Home Seminars Seminar: Franceschetti

21 March 2011, h.11:00 - Sala 301 DEI/A

The value of space in wireless networks

Massimo Franceschetti

University of California at San Diego, USA

Abstract:

In this talk, we show how fundamental questions in large-scale wireless networks can be addressed by applying methods of information theory and electromagnetism. We focus on ad-hoc wireless networks in which nodes communicate without using any pre-existing infrastructure. We generalize the classic troughput scaling result of Gupta and Kumar using electromagnetic theory techniques. Departing from stochastic fading channel models of propagation and combining Maxwell's physics with Shannon's theory of information, we derive outer bounds to the scaling law of the bit-rate with the population size, and show that the scaling achieved by multi-hop operation is optimal in any constant density of nodes network with a total power constraint.
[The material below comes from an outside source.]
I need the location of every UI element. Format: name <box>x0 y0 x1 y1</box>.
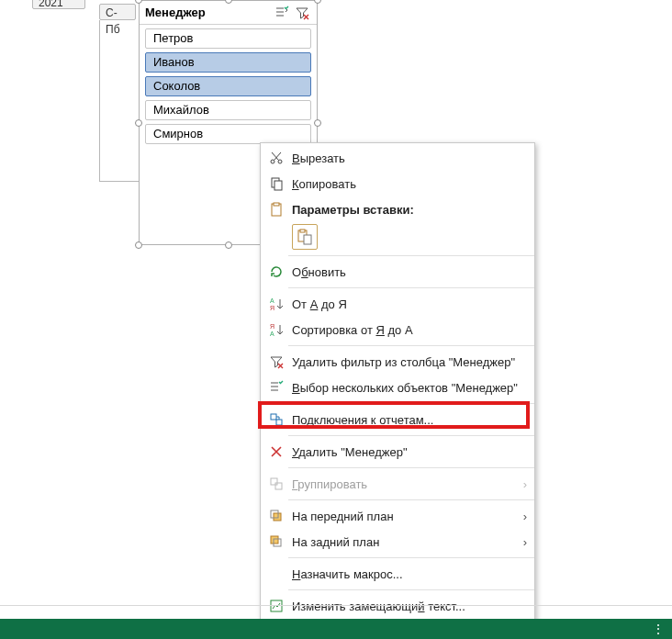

The outer bound leads to the notion of "cut-set integral," measuring the diversity on the cut separating sources and destinations, induced by the possible richness of the scattering environment. The achievability scheme is based on a percolation argument, showing that the optimal network operation strategy is in the transition region between order and disorder of an underlying statistical physics system. Our results are information-theoretic, and also take into account physical limitations due to the limited spatial resource available in the network.

 

Biography:

Massimo Franceschetti is associate professor in the Department of Electrical and Computer Engineering of University of California at San Diego. He received the Laurea degree, magna cum laude, in Computer Engineering from the University of Naples in 1997, and the M.S. and Ph.D. degrees in Electrical Engineering from the California Institute of Technology in 1999, and 2003. Before joining UCSD, he was a post-doctoral scholar at University of California at Berkeley for two years. Prof. Franceschetti was awarded the C. H. Wilts Prize in 2003 for best doctoral thesis in Electrical Engineering at Caltech; the S. A. Schelkunoff award in 2005 for best paper in the IEEE Transactions on Antennas and Propagation; an NSF CAREER award in 2006, an ONR Young Investigator award in 2007; and the IEEE Communications society best tutorial paper award in 2010. He has held visiting positions at at the Vrije Universiteit Amsterdam in the Netherlands, the Ecole Polytechnique Federale de Lausanne in Switzerland, and the University of Trento in Italy. He is associate editor for communication networks of the IEEE Transactions on Information Theory and has served as guest editor for two issues of the IEEE Journal on Selected Areas in Communication. His research interests are in communication systems theory and include random networks, wave propagation in random media, wireless communication, and control over networks.